SLASH : A Tangerine Speedo?
MR CLEAN: A TANGERINE FRICKIN' SPEEDO!!! Can you believe it!?! Anyway, he proceeded to kick the crap out of me and tell me he was supposed to be handing out "JOIN THE REAPERS ONLINE" leaflets on the very spot where I was standing!
SLASH: Funny how the GRIM REAPERS became the biggest online clan in the entire universe, buying out all first person shooters, games and forums inclusive..
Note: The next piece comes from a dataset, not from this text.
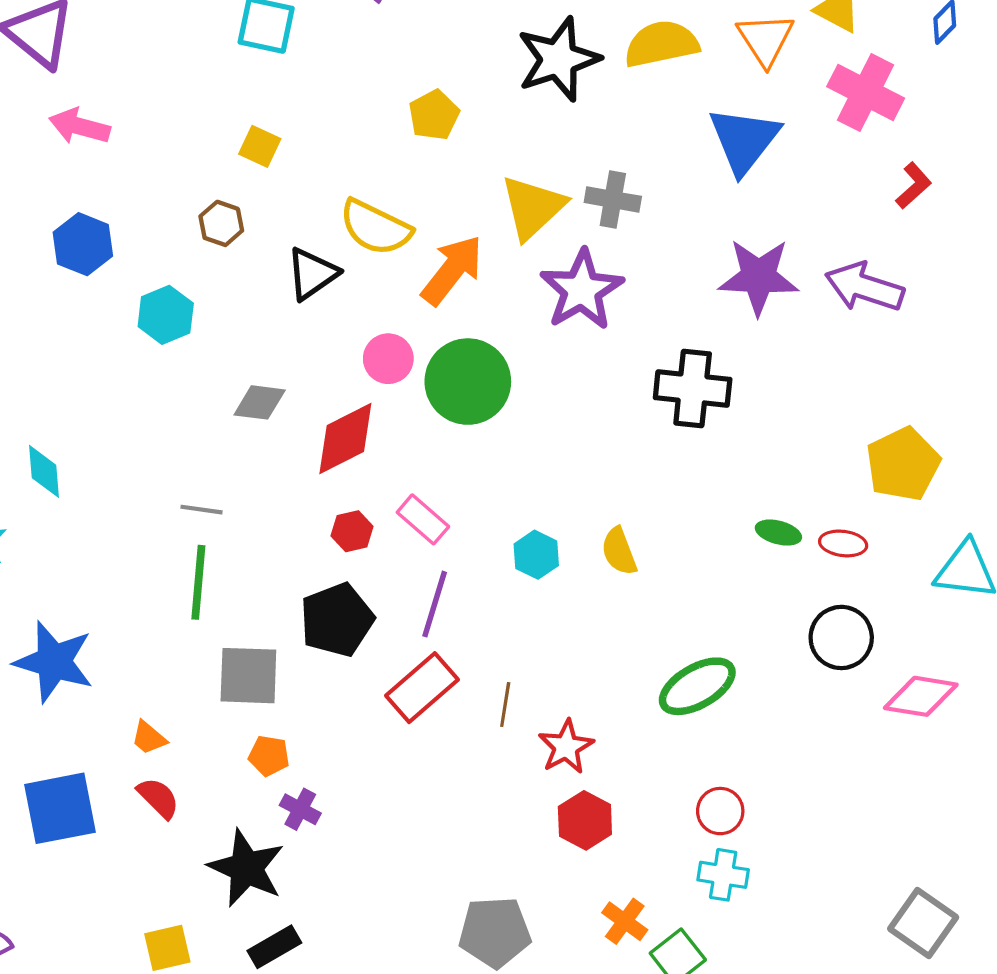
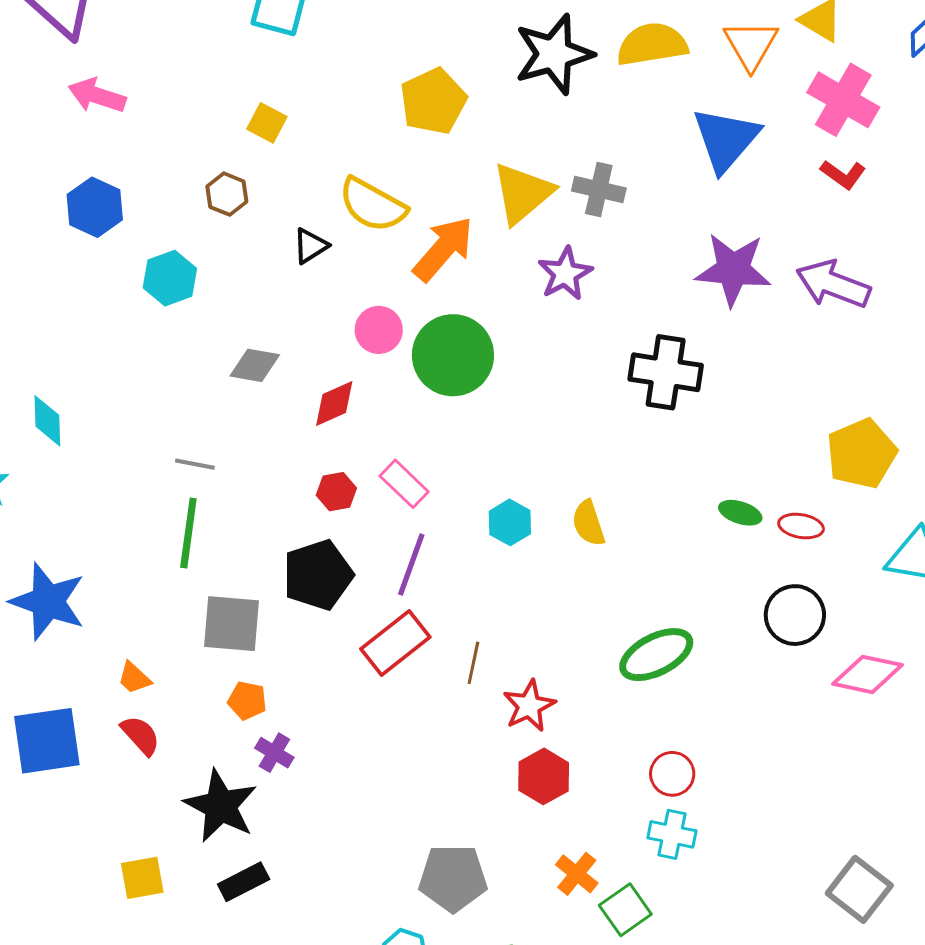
yellow pentagon: (434, 115) -> (433, 101), size x1.4
red L-shape: (914, 186) -> (843, 174), moved, turned 75
black triangle: (312, 274) -> (311, 246), size x0.7
purple star: (582, 290) -> (565, 274), size x0.7
red diamond: (345, 439) -> (334, 404), size x0.7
MR CLEAN: Yes, who would have thought?
SLASH: Ironic isn't it that all those members who joined in the early part of the century are now worth millions upon millions of dollars and have all the women they could want..
MR CLEAN: Ironic, yes. If we'd only left OUTLAWS we could be rich beyond measure..
SLASH: To think, i'd actually be able to afford one of HIGH PING CAMPER'S corner-beauties!
(They both sigh. Suddenly a PULSE eminates from the HOLO-PHONE. MR CLEAN answers as PATHOS' face appears on the 3D screen)
PATHOS (onscreen): Fellas! Your "party" is really swinging, i see!
(SLASH & MR CLEAN roll their eyes)
PATHOS (chuckling): Swing over to SALvation's digs - he's got a spanking new HOLO program to no doubt rub in our pimply, un-tanned faces! Invite only.
SLASH: Well who are we to resist such a winning invitation.. ?
MR CLEAN: Where are you now?
PATHOS: I'm on my way on this here HOLO-HOOP with the SLik-ster! Say hello SLiK!
(A barely audible grunt is heard)
PATHOS: You're doing well - that's more than most get out of him! He must like you.
SLASH: Sure he does.
MR CLEAN: Dude, we'll see you in an hour or so.
PATHOS: Done. Ciao for now, big brown cows!
(PATHOS hangs up.)
MR CLEAN: You know, if I didn't know him better I'd say that little scene was just so he appeared as often as possible in this erratic serial..
SLASH: No? Really? You think?
MR CLEAN: Wait a minute - what the HELL is a "HOLO-HOOP"?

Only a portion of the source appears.